<h2>Photo-z validation metrics on Resampled Alhambra/Cosmos Data</h2>

This notebook shows how to load a .yaml /.p pickle file from all 100 of the resampled Alhambra/Cosmos validation files.

We then determine the error, from the spread of metric values from the 100 RS validation data, and also from the Cosmic Variance analysis.

*You will need to change the path and path_to_pickle_output_file  lines in the below cell*


In [None]:
import yaml
import numpy as np
%matplotlib inline
import matplotlib.pyplot as plt
import glob
import pickle
import bz2
import bh_photo_z_validation as pval
path = '/Users/hoyleb/Documents/python/modules/photoz-wg/validation/'

#these are the current best template and ML codes. Can you beat them!
#['point_LSS_MLv2.p.bz2', 'point_LSS_TPLv2.p.bz2', 'point_WL_MLv2.p.bz2','point_WL_TPLv2.p.bz2']
#'point_Y1_MLv2.p.bz2','point_Y1_TPLv2.p.bz2']

path_to_pickle_output_file = path + 'point_LSS_MLv2.p.bz2'

path_to_cos_var_pickle_file = path + 'cosmic_variance_data/cosvariance_cosmos_z_metrics.p.bz2'

In [None]:
almost_black = '#262626'
plt.rcParams['figure.figsize'] = (15, 8)
plt.rcParams.update({'font.size': 32, 
                     'axes.linewidth': 5,
                    'text.color': almost_black,
                    'xtick.major.size': 4,
                    'ytick.major.size': 4,
                    'legend.fancybox': True,
                    'figure.dpi': 300,
                    'legend.fontsize': 16,
                    'legend.framealpha': 0.8,
                    'legend.shadow': True,
                    'xtick.labelsize': 22,
                    'ytick.labelsize': 22})

<h3>Metrics of interest</h3>

Let us decide which metrics we want to measure.
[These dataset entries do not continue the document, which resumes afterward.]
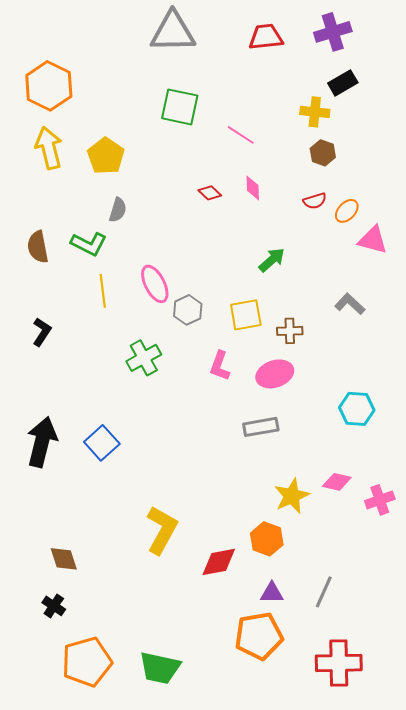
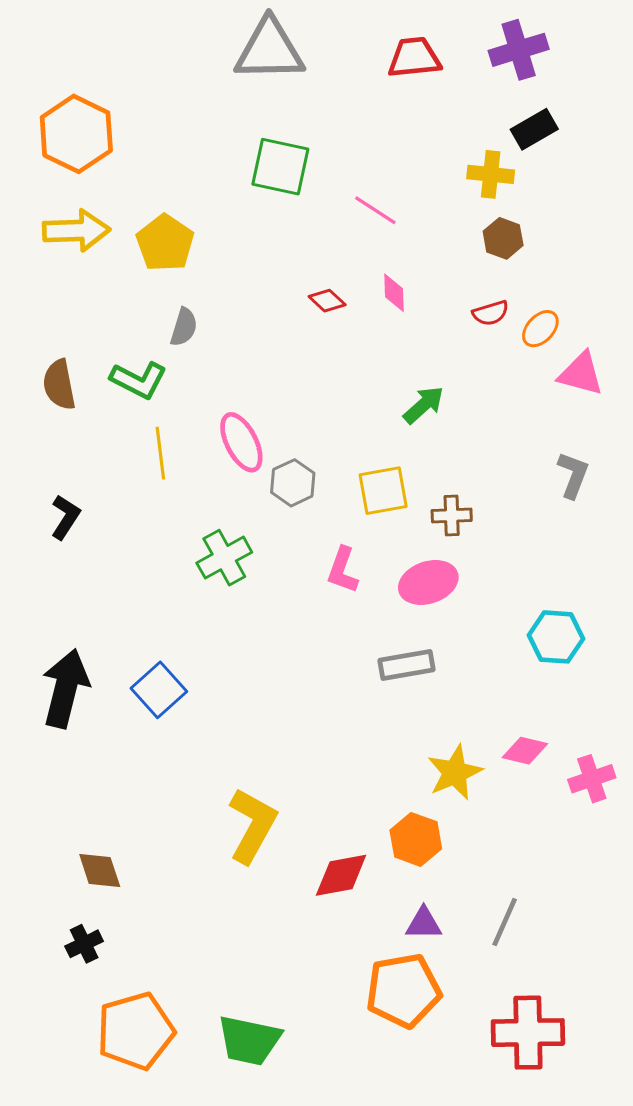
yellow arrow: (49, 148) -> (76, 230), turned 102
gray L-shape: (350, 304) -> (573, 475), moved, turned 68
black cross: (54, 606) -> (84, 944), turned 30

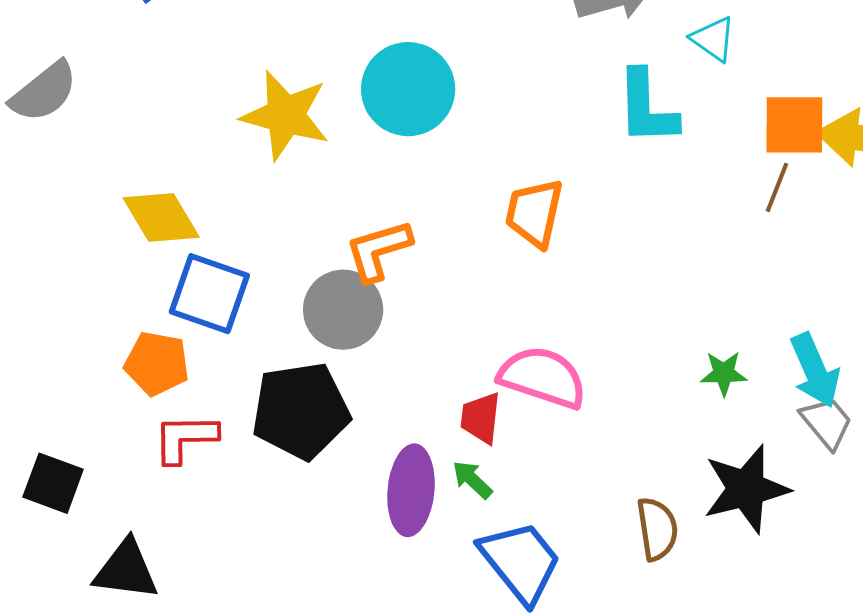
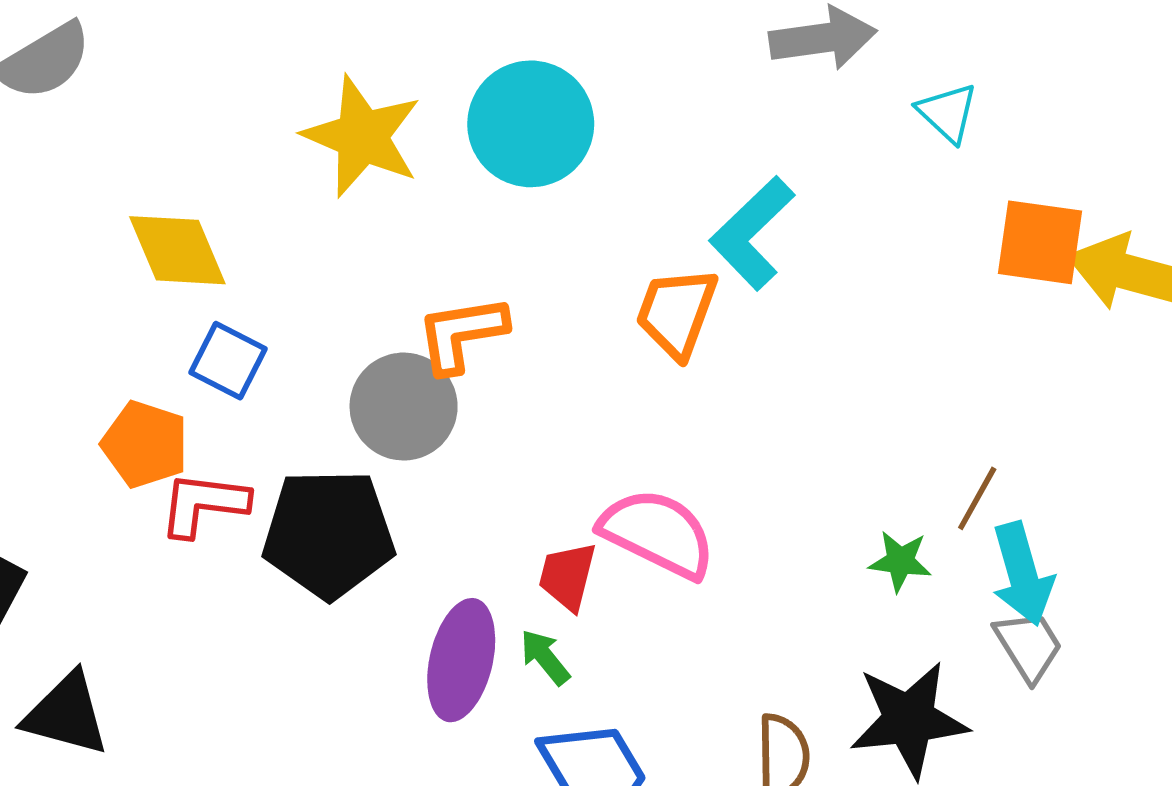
cyan L-shape: (647, 108) -> (752, 233), moved, turned 40
brown line: (777, 187) -> (977, 498), moved
blue square: (209, 294) -> (228, 361), size x0.7
red L-shape: (185, 438) -> (204, 504), moved

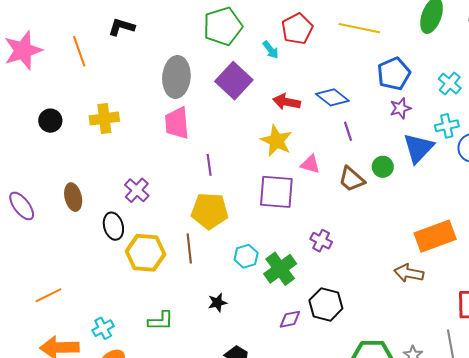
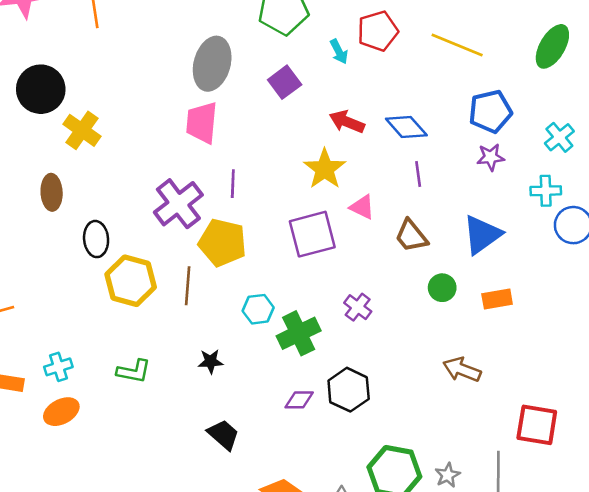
purple square: (234, 81) -> (285, 82), size x0.7
yellow cross: (104, 119) -> (82, 130), moved, turned 32
black circle: (50, 121) -> (41, 89), size x1.6
blue triangle: (418, 148) -> (482, 235), moved
green circle: (383, 167) -> (442, 288), moved
purple cross: (137, 190) -> (178, 204), moved, size x1.5
purple square: (276, 192) -> (312, 234), turned -30
orange rectangle: (435, 236) -> (497, 299), moved, size x0.6

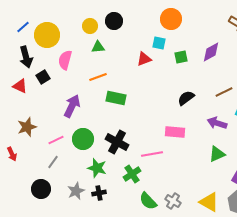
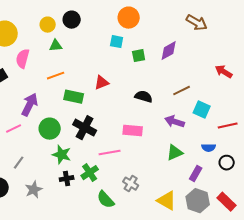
red triangle: (144, 59) -> (102, 83), moved
black semicircle: (186, 98) -> (144, 97), turned 54
green circle: (83, 139) -> (50, 129), moved
pink line: (56, 140) -> (14, 129), moved
black cross: (117, 142) -> (85, 128), moved
gray line: (53, 162) -> (19, 163), moved
green star: (97, 168) -> (62, 155), moved
black cross: (99, 193) -> (67, 179), moved
gray cross: (173, 201) -> (131, 184), moved

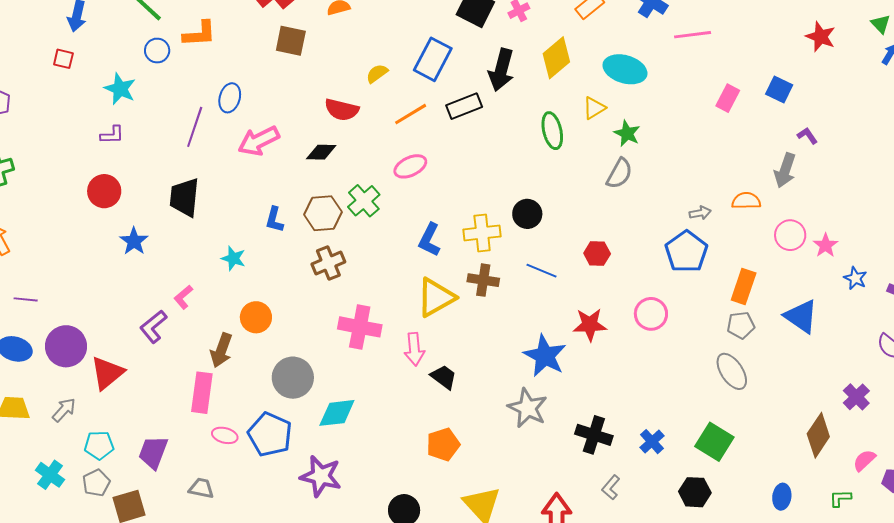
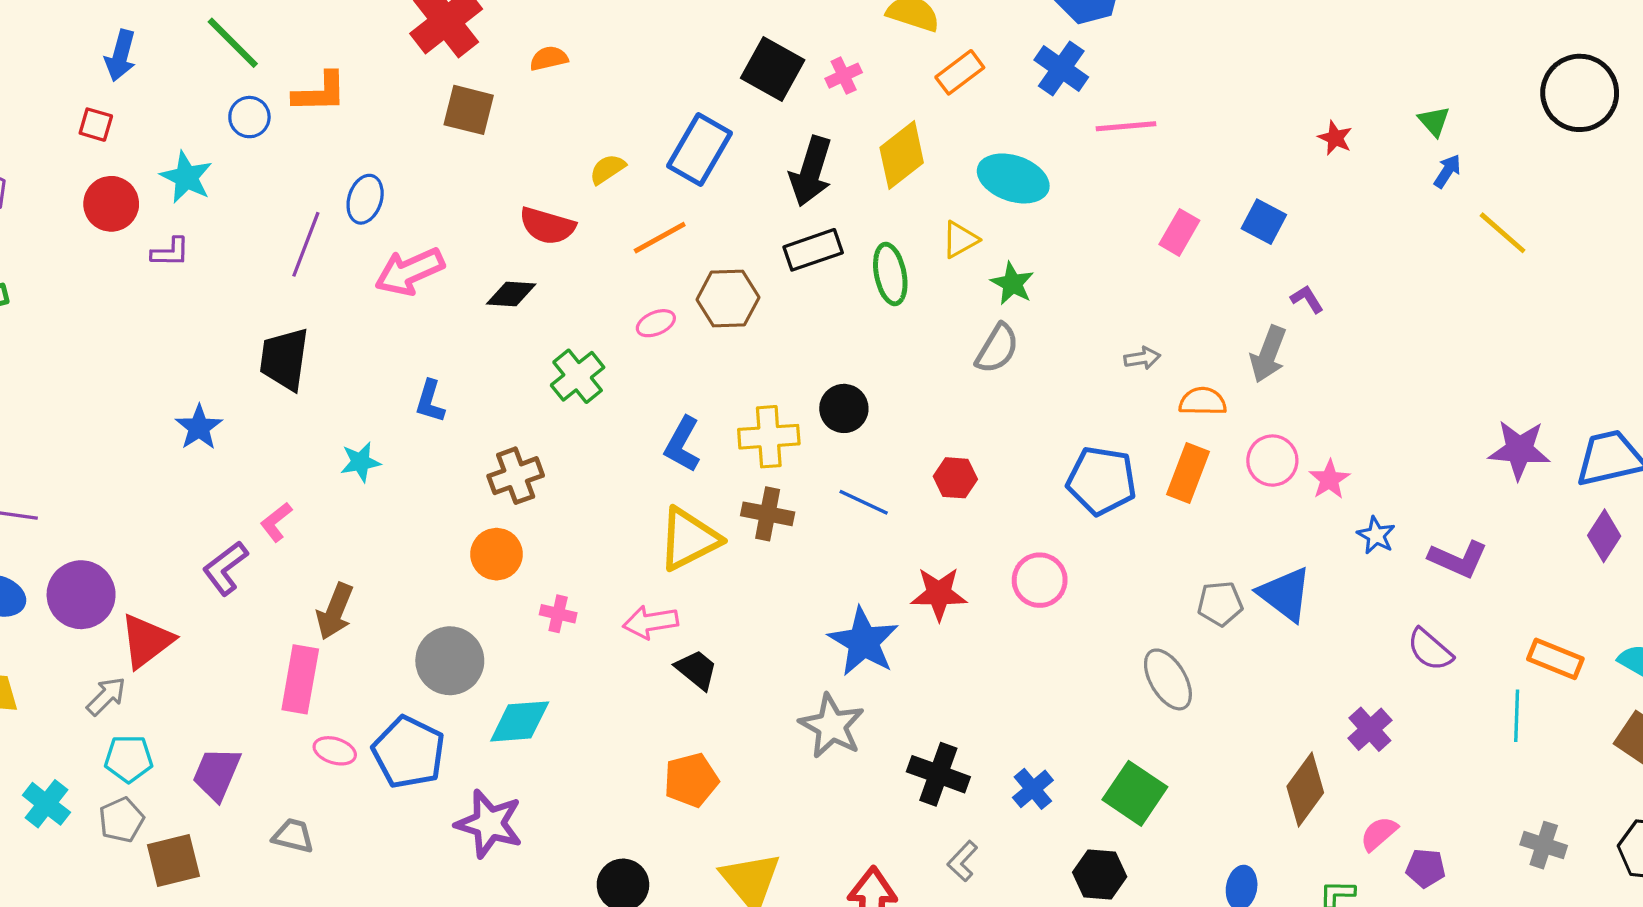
red star: (821, 37) -> (1335, 138), size x0.7
black rectangle: (464, 106) -> (813, 250), moved
pink ellipse: (410, 166) -> (656, 323), size x0.7
red circle: (104, 191) -> (111, 204), moved
brown hexagon: (323, 213) -> (728, 298), moved
gray arrow: (700, 213) -> (1142, 358), moved
blue pentagon: (686, 252) -> (1102, 481), turned -30
cyan star: (233, 258) -> (360, 462), turned -30
orange rectangle: (744, 287) -> (1188, 473), moved
orange circle: (256, 317) -> (497, 554), moved
gray pentagon: (741, 325) -> (1220, 604), moved
pink cross: (360, 327) -> (558, 614), moved, size x0.5
pink arrow: (414, 349) -> (651, 622), turned 84
gray arrow: (64, 410) -> (106, 696), moved

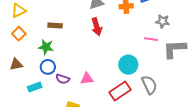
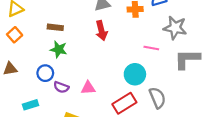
gray star: (163, 21) -> (175, 28), size x1.5
pink line: (151, 39) -> (151, 48), moved
green star: (46, 47) -> (59, 49), moved
cyan rectangle: (35, 87) -> (31, 105), moved

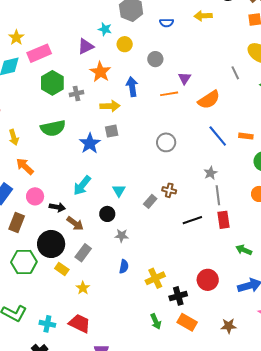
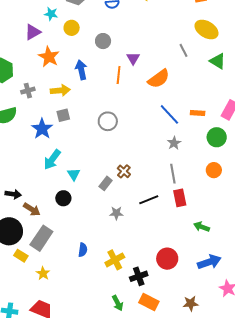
gray cross: (77, 94) -> (28, 91), moved
orange line: (169, 94) -> (119, 75), turned -72
gray circle: (166, 142) -> (108, 121), moved
gray star: (211, 173) -> (174, 143), moved
cyan arrow: (82, 185) -> (52, 160), moved
brown cross: (169, 190) -> (124, 171), turned 32
gray star: (122, 236) -> (116, 213), moved
gray rectangle: (83, 253) -> (41, 238), size x1.4

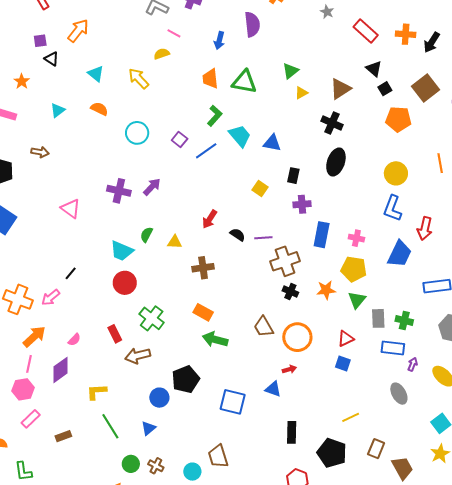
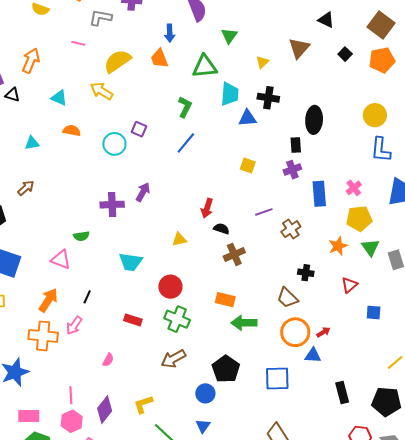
pink line: (174, 33) -> (78, 43), moved
yellow semicircle: (162, 54) -> (117, 61), size x1.8
green triangle: (291, 71) -> (229, 36), moved
orange trapezoid: (210, 79) -> (159, 58), moved
black square: (385, 89) -> (345, 54), moved
cyan triangle: (58, 110) -> (32, 143), turned 42
orange pentagon: (398, 119) -> (382, 60), moved
black cross: (332, 123) -> (268, 98), moved
cyan trapezoid: (240, 136) -> (230, 94), moved, turned 60
purple square: (180, 140) -> (139, 129), moved
brown arrow: (40, 152) -> (26, 188), turned -36
black rectangle: (293, 176) -> (296, 145), moved
pink triangle: (71, 209) -> (61, 259), moved
green semicircle: (146, 235) -> (81, 236), moved, turned -112
black semicircle: (238, 235) -> (221, 229), moved
pink cross: (356, 238) -> (354, 188), turned -35
brown cross: (285, 261) -> (291, 229), size x0.7
brown cross: (203, 268) -> (234, 254), moved
red circle: (125, 283) -> (170, 287), moved
black cross: (290, 292) -> (306, 273), moved
red rectangle: (115, 334) -> (133, 320), moved, turned -30
orange arrow: (34, 336) -> (48, 300), moved
orange circle: (297, 337) -> (295, 332), moved
red triangle: (346, 339) -> (349, 285), moved
purple diamond: (60, 370) -> (105, 410), moved

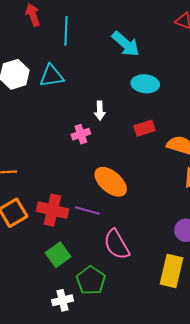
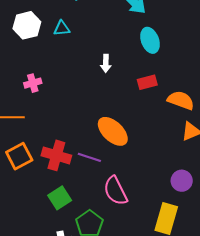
cyan triangle: (51, 76) -> (62, 28), size x0.7
cyan ellipse: (145, 84) -> (150, 40), turned 60
pink cross: (81, 134) -> (33, 83), moved

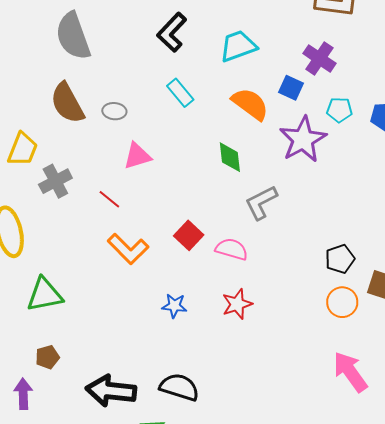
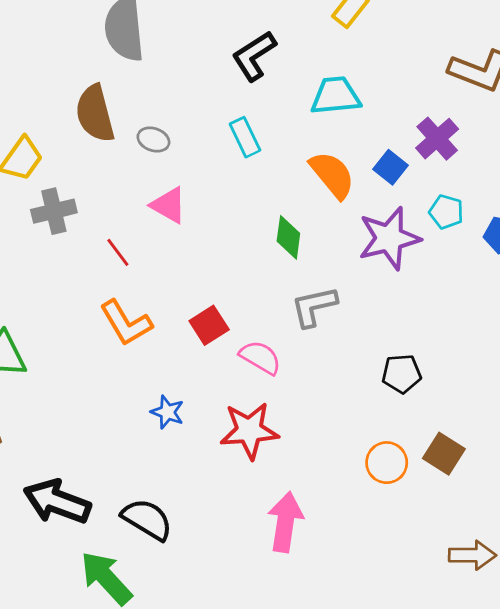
pink triangle: (137, 156) -> (169, 205), turned 32
black pentagon: (340, 259) -> (402, 374), moved
red star: (237, 304) -> (249, 431), size x1.4
pink arrow: (350, 372) -> (285, 522), moved, turned 30

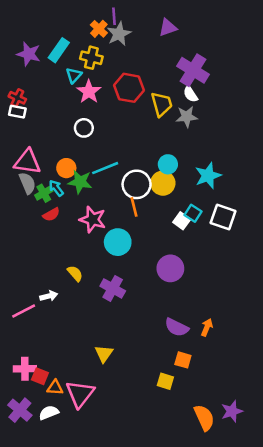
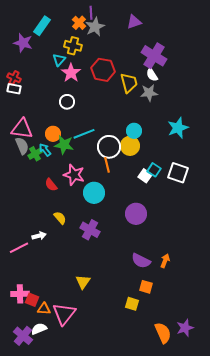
cyan rectangle: (59, 50) -> (42, 26), moved
cyan star: (208, 176) -> (178, 128), moved
red semicircle: (51, 214) -> (51, 185), moved, turned 80
purple cross: (20, 410) -> (23, 336), moved

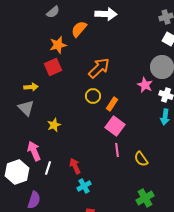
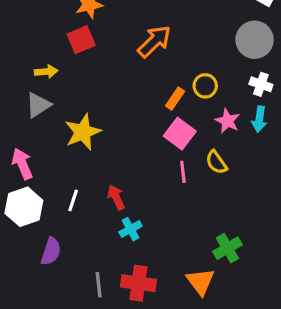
pink star: (145, 85) -> (227, 121), moved
yellow circle: (93, 96) -> (205, 86), moved
gray triangle: (26, 108) -> (38, 105), turned 42
yellow star: (54, 125) -> (83, 132), size x1.6
pink arrow: (34, 151) -> (22, 164), moved
yellow semicircle: (141, 159) -> (216, 162), moved

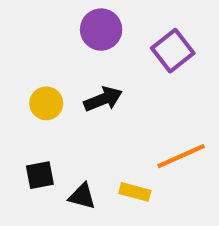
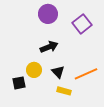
yellow circle: (46, 103) -> (34, 70), moved
black triangle: (82, 196) -> (58, 72), moved, turned 32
Edit this list with metrics that we measured from the validation script. Look at the structure of the validation .yaml file to understand this indexing.

In [None]:
#metrics to plot.
#'metric_name': [WHICH_Z_COLUMN, WAY_TO_COMPARE_DISTs, METRIC, [,MEASURED_ON]]
metrics = {'sigma_68': ['MEAN_Z', 'metrics_diffz','bh_photo_z_validation.sigma_68', 'delta_z'],
           'outlier_fraction': ['MEAN_Z', 'metrics_diffz', 
                                'bh_photo_z_validation.outlier_fraction', 'diff_1pz'],
           'outFrac_2sigma68': ['MEAN_Z', 'metrics_diffz', 
                                'bh_photo_z_validation.outFrac_2sigma68', 'delta_z'],
           'outFrac_3sigma68': ['MEAN_Z', 'metrics_diffz', 
                                'bh_photo_z_validation.outFrac_3sigma68', 'delta_z'],
           'median': ['MEAN_Z', 'metrics_diffz', 'numpy.median', 'delta_z'],
           'wl_metric': ['Z_MC', 'metrics_z1_z2', 'bh_photo_z_validation.wl_metric']
           }

#which bining column should we choose?
bin_column = 'MEAN_Z'

#requirements from science handbook
# http://des-docdb.fnal.gov:8080/cgi-bin/RetrieveFile?docid=20&filename=sciReq-9.86.pdf&version=32
# http://des-docdb.fnal.gov:8080/cgi-bin/ShowDocument?docid=1719
requirements = {'sigma_68':{'value': 0.12, 'error': 0.003},
                'wl_metric': {'value': 0.02, 'error': 0.003},
                'outFrac_2sigma68': { 'value': 0.1 , 'error': 0.001 },
                'outFrac_3sigma68': {'value': 0.015, 'error': 0.00015 },
                }

#plotting ranges
plt_range = {'sigma_68': [0, 0.5],
            'wl_metric': [0, 0.1],
            'outFrac_2sigma68': [0, 0.3],
            'outFrac_3sigma68': [0, 0.3],
             'median' : [-0.2, 0.2],
             'outlier_fraction': [0,70]
            }

metric_latex = {
    'sigma_68' :'$\sigma_{68}(z_{true} - z_{pred})$',
    'wl_metric': '$|<dNdz_{true}> - <dNdz_{pred}>|$',
    'outFrac_2sigma68': '$f(>2*\sigma_{68})$',
    'outFrac_3sigma68': '$f(>3*\sigma_{68})$',
    'median' : '$\mu(z_{true} - z_{pred})$',
    'outlier_fraction': '$f(|(z_{true} - z_{pred})/(1+z_{true})|>1.5)$'
}

<h3>Load results files</h3>

Now let's load the .p [pickle] file output from the validation pipeline, and also the cosmic variance results we calculated elsewhere [Ask Youngsoo/Ben/Markus for details].


In [None]:
if path_to_pickle_output_file[-4:] == '.bz2':
    res = pickle.load(bz2.BZ2File(path_to_pickle_output_file, 'r'))
else:
    res = pickle.load(open(path_to_pickle_output_file, 'r'))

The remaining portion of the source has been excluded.